Fr Kevin Hegarty
One of the staples of radio and television schedules, at Christmas time in the past, were the stories of Eamon Kelly, the Kerry seanchaí. He told marvellous tales of Christmas in Kerry during his boyhood. I remember him telling of the Kerry farmer who travelled by pony and trap to shop in Cahirciveen on Christmas Eve. Shopping completed rapidly - the word ‘shopaholic’ was not in his lexicon - he yielded to the temptation of the pub. As he did not want his relatives in the town to know he was on the ‘tear’, he adjourned to the ‘snug’, the small room pubs then provided to accommodate those who wished to drink privately.

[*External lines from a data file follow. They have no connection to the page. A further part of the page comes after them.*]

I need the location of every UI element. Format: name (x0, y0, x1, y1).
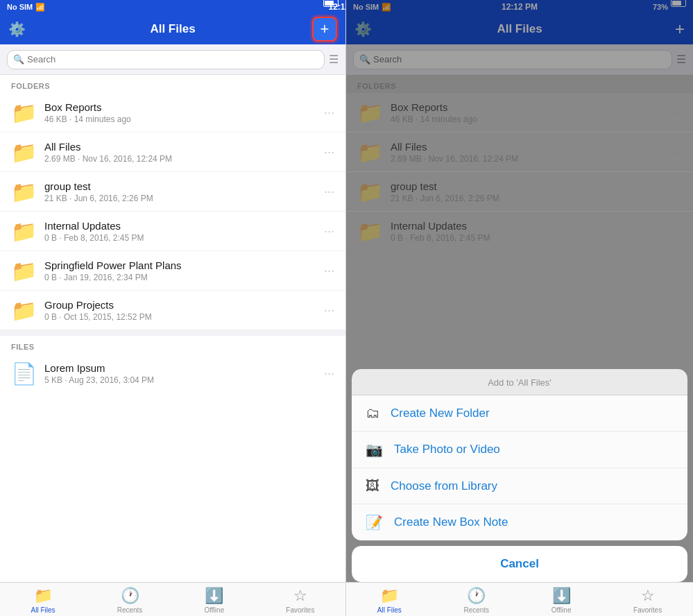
all-files-tab-icon: 📁 (34, 587, 53, 605)
left-nav-bar: ⚙️ All Files + (0, 14, 345, 44)
folder-icon-all-files: 📁 (11, 139, 36, 164)
left-status-bar: No SIM 📶 12:12 PM (0, 0, 345, 14)
note-icon: 📄 (11, 361, 37, 386)
left-folders-header: FOLDERS (0, 75, 345, 93)
right-panel: No SIM 📶 12:12 PM 73% ⚙️ All Files + 🔍 ☰… (346, 0, 693, 616)
file-name-all-files: All Files (44, 141, 316, 153)
file-meta-internal-updates: 0 B · Feb 8, 2016, 2:45 PM (44, 233, 316, 243)
action-take-photo-label: Take Photo or Video (394, 443, 500, 456)
action-choose-library-label: Choose from Library (391, 479, 497, 493)
file-name-group-test: group test (44, 180, 316, 192)
right-tab-favorites[interactable]: ☆ Favorites (633, 587, 662, 614)
tab-recents[interactable]: 🕐 Recents (117, 587, 143, 614)
folder-gray-icon: 📁 (11, 259, 37, 283)
right-offline-tab-icon: ⬇️ (552, 587, 571, 605)
folder-item-box-reports[interactable]: 📁 Box Reports 46 KB · 14 minutes ago ··· (0, 93, 345, 132)
file-info-lorem-ipsum: Lorem Ipsum 5 KB · Aug 23, 2016, 3:04 PM (44, 362, 316, 385)
right-tab-offline-label: Offline (551, 606, 572, 614)
file-item-lorem-ipsum[interactable]: 📄 Lorem Ipsum 5 KB · Aug 23, 2016, 3:04 … (0, 354, 345, 393)
search-icon: 🔍 (13, 54, 24, 65)
camera-icon: 📷 (366, 441, 383, 458)
file-icon-lorem-ipsum: 📄 (11, 361, 36, 386)
file-name-group-projects: Group Projects (44, 299, 316, 311)
more-icon-box-reports[interactable]: ··· (324, 105, 334, 120)
action-create-box-note[interactable]: 📝 Create New Box Note (352, 504, 687, 540)
folder-item-springfield[interactable]: 📁 Springfield Power Plant Plans 0 B · Ja… (0, 251, 345, 291)
file-info-internal-updates: Internal Updates 0 B · Feb 8, 2016, 2:45… (44, 220, 316, 243)
filter-icon[interactable]: ☰ (329, 53, 339, 66)
more-icon-group-test[interactable]: ··· (324, 185, 334, 199)
left-wifi-icon: 📶 (35, 3, 45, 12)
folder-yellow-icon: 📁 (11, 101, 37, 125)
file-name-lorem-ipsum: Lorem Ipsum (44, 362, 316, 374)
add-button[interactable]: + (312, 17, 337, 42)
tab-offline[interactable]: ⬇️ Offline (204, 587, 224, 614)
tab-favorites[interactable]: ☆ Favorites (286, 587, 314, 614)
more-icon-internal-updates[interactable]: ··· (324, 224, 334, 239)
right-tab-favorites-label: Favorites (633, 606, 662, 614)
action-choose-library[interactable]: 🖼 Choose from Library (352, 468, 687, 504)
folder-icon-group-projects: 📁 (11, 298, 36, 323)
action-create-folder[interactable]: 🗂 Create New Folder (352, 395, 687, 431)
left-tab-bar: 📁 All Files 🕐 Recents ⬇️ Offline ☆ Favor… (0, 582, 345, 616)
left-nav-title: All Files (150, 22, 195, 36)
more-icon-springfield[interactable]: ··· (324, 264, 334, 278)
left-search-input[interactable] (27, 54, 318, 65)
folder-item-internal-updates[interactable]: 📁 Internal Updates 0 B · Feb 8, 2016, 2:… (0, 212, 345, 251)
folder-item-group-projects[interactable]: 📁 Group Projects 0 B · Oct 15, 2015, 12:… (0, 291, 345, 330)
folder-item-group-test[interactable]: 📁 group test 21 KB · Jun 6, 2016, 2:26 P… (0, 172, 345, 212)
folder-add-icon: 🗂 (366, 405, 379, 421)
left-search-bar: 🔍 ☰ (0, 44, 345, 75)
right-recents-tab-icon: 🕐 (467, 587, 486, 605)
file-info-springfield: Springfield Power Plant Plans 0 B · Jan … (44, 259, 316, 282)
action-sheet: Add to 'All Files' 🗂 Create New Folder 📷… (352, 369, 687, 582)
left-file-list: FOLDERS 📁 Box Reports 46 KB · 14 minutes… (0, 75, 345, 582)
action-take-photo[interactable]: 📷 Take Photo or Video (352, 431, 687, 468)
right-tab-all-files[interactable]: 📁 All Files (377, 587, 402, 614)
left-search-input-wrap[interactable]: 🔍 (7, 50, 325, 69)
more-icon-lorem-ipsum[interactable]: ··· (324, 366, 334, 381)
tab-favorites-label: Favorites (286, 606, 314, 614)
file-info-box-reports: Box Reports 46 KB · 14 minutes ago (44, 101, 316, 124)
recents-tab-icon: 🕐 (121, 587, 139, 605)
offline-tab-icon: ⬇️ (205, 587, 223, 605)
folder-item-all-files[interactable]: 📁 All Files 2.69 MB · Nov 16, 2016, 12:2… (0, 132, 345, 172)
file-meta-all-files: 2.69 MB · Nov 16, 2016, 12:24 PM (44, 154, 316, 164)
file-meta-springfield: 0 B · Jan 19, 2016, 2:34 PM (44, 273, 316, 282)
plus-icon: + (320, 20, 330, 38)
folder-icon-internal-updates: 📁 (11, 219, 36, 243)
right-tab-bar: 📁 All Files 🕐 Recents ⬇️ Offline ☆ Favor… (346, 582, 693, 616)
folder-blue-icon: 📁 (11, 180, 37, 204)
tab-offline-label: Offline (204, 606, 224, 614)
right-tab-recents[interactable]: 🕐 Recents (463, 587, 489, 614)
file-meta-box-reports: 46 KB · 14 minutes ago (44, 114, 316, 124)
file-meta-group-test: 21 KB · Jun 6, 2016, 2:26 PM (44, 194, 316, 203)
file-info-group-projects: Group Projects 0 B · Oct 15, 2015, 12:52… (44, 299, 316, 322)
action-sheet-card: Add to 'All Files' 🗂 Create New Folder 📷… (352, 369, 687, 540)
file-meta-lorem-ipsum: 5 KB · Aug 23, 2016, 3:04 PM (44, 375, 316, 385)
more-icon-group-projects[interactable]: ··· (324, 303, 334, 318)
folder-yellow-icon: 📁 (11, 140, 37, 164)
folder-yellow-icon: 📁 (11, 298, 37, 323)
file-meta-group-projects: 0 B · Oct 15, 2015, 12:52 PM (44, 312, 316, 322)
more-icon-all-files[interactable]: ··· (324, 145, 334, 160)
box-note-icon: 📝 (366, 514, 383, 531)
settings-icon[interactable]: ⚙️ (8, 21, 26, 37)
left-carrier: No SIM (7, 3, 33, 11)
tab-recents-label: Recents (117, 606, 143, 614)
folder-icon-springfield: 📁 (11, 258, 36, 283)
left-panel: No SIM 📶 12:12 PM ⚙️ All Files + 🔍 ☰ FOL… (0, 0, 346, 616)
file-info-all-files: All Files 2.69 MB · Nov 16, 2016, 12:24 … (44, 141, 316, 164)
action-create-folder-label: Create New Folder (391, 407, 490, 420)
file-name-box-reports: Box Reports (44, 101, 316, 113)
right-tab-recents-label: Recents (463, 606, 489, 614)
right-tab-offline[interactable]: ⬇️ Offline (551, 587, 572, 614)
file-info-group-test: group test 21 KB · Jun 6, 2016, 2:26 PM (44, 180, 316, 203)
right-favorites-tab-icon: ☆ (641, 587, 655, 605)
action-cancel-button[interactable]: Cancel (352, 546, 687, 582)
file-name-internal-updates: Internal Updates (44, 220, 316, 232)
folder-icon-box-reports: 📁 (11, 100, 36, 125)
file-name-springfield: Springfield Power Plant Plans (44, 259, 316, 271)
tab-all-files[interactable]: 📁 All Files (31, 587, 55, 614)
left-files-header: FILES (0, 330, 345, 354)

After satisfying his thirst (too well), he started on his journey home, into the vastness of south Kerry, stopping first at the Daniel O’Connell Church, for confession.
There was a big crowd awaiting absolution. By the time he entered the confession box he felt drowsy. He fell asleep, as the priest kept the person on the other side of the box for a long time. Startled by the eventual pulling back of the curtain of the grille, he uttered the immortal words: “The same again and turn on the lights in the snug!”
My favourite time of Christmas is late on Christmas Eve, those sacred hours between the end of the flurry of shopping and midnight Mass. Awe is in the air. Our ordinary landscape is touched by the transcendent. It seems as if the spiritual and natural worlds meet in an unusual harmony. Patrick Kavanagh captures it so well in ‘A Christmas Childhood’.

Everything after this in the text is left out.